Und für diejenigen Kunden, die sich gegen Zahlungsausfälle versichern wollen, entwickelten die Zauberer aus den Structured-Finance-Abteilungen der Investmentbanken eine weitere neue Form von Finanzprodukten: Credit Default Swaps (CDS) – Versicherungen gegen den Forderungsausfall. Zu diesem Versicherungszweck sind sie eigentlich gedacht, gehandelt werden sie jedoch davon völlig unabhängig, und zwar in phantastischen Größenordnungen – gleichgültig, ob die Marktteilnehmer Eigentümer der versicherten Forderungen sind oder nicht. Da die jeweiligen Kurse der CDS  davon abhängig sind, als wie wahrscheinlich der Markt einen Kreditausfall (Credit Default) einschätzt, unterliegen die CDS Kursschwankungen  (hohe Wahrscheinlichkeit eines Credit default: hoher Preis für CDS bzw. hohe Versicherungsprämie). Die Marktteilnehmer schließen also gewissermaßen Wetten darauf ab, ob es zu einem Kreditausfall kommen wird. Bedenkliche Ausmaße kann das Volumen dieser Spekulation mit CDS annehmen, das jede Vorstellungskraft sprengt: im Jahr 2008 lag es zeitweilig bei 57 Billionen (!) Dollar – mehr als das weltweite Bruttoinlandsprodukt 2007 in Höhe von 54 Billionen Dollar.

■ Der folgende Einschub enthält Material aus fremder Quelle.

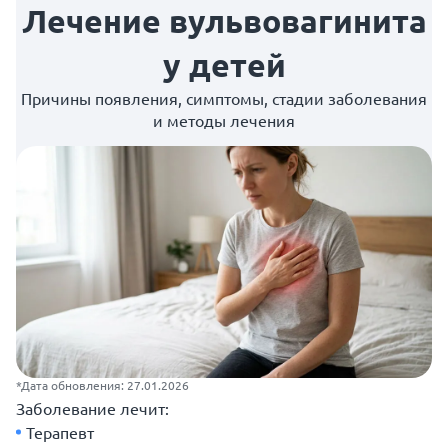
Лечение вульвовагинита
у детей
Причины появления, симптомы, стадии заболевания
и методы лечения
*Дата обновления: 27.01.2026
Заболевание лечит:
Терапевт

Das Problem ist, dass diese künstlichen Finanzprodukte im Einzelfall zwar durchaus harmlos sein und funktionieren können, ohne Schaden anzurichten, in ihrer Gesamtheit indes eine neue Dimension von Risiken mit sich bringen. Diese Risiken werden von der politischen Öffentlichkeit kaum erkannt und verstanden, können aber eines Tages zu einem Zusammenbruch des gesamten Weltfinanzsystems führen. Im Herbst 2008 war es beinahe soweit.

Die Risiken, die eine Nutzung der Atomenergie mit sich bringt, hat die Öffentlichkeit inzwischen verstanden. Das ist die Voraussetzung dafür, dass sich Widerstand dagegen formieren kann. An dieser Voraussetzung fehlt es bei den Risiken, mit denen Investmentbanken unsere Welt heimsuchen.

Warum es sich um eine Finanz„system“krise handelt

Weil…

  • die Organisation des weltweiten Finanzsystems es zulässt, dass Partialinteressen einer Gruppe von Akteuren (Großspekulanten, Hedgefonds, Investmentbanken) – der Finanzoligarchie – einen dominierenden Einfluss auf das Gesamtsystem haben und dessen Funktionsfähigkeit immer wieder gefährden, was in Extremfällen dazu führen kann, dass katastrophenartige Dysfunktionalitäten auftreten („systemische Krisen“), die vom Finanzsystem selbst nicht mehr beherrschbar sind. Zur Rettung muss dann die Politik mit Riesensummen an Steuergeldern einspringen – eben die Privatisierung der Gewinne und die Sozialisierung der Verluste.
  • diese hochgefährliche Organisation des Weltfinanzsystems jeder politisch-demokratischen Kontrolle entzogen ist. Hedgefonds und Investmentbanker können tun, was sie wollen und für profitabel halten, und niemand hindert sie daran. Dabei spielt sich ihre gesamte Geschäftstätigkeit weitgehend in der Sphäre der Reichen und Superreichen ab – eben das von der Occupy-Bewegung herausgestellte „eine Prozent“. Im Katastrophenfall sind es aber die restlichen 99 Prozent der Menschheit, die zur Rettung einspringen müssen..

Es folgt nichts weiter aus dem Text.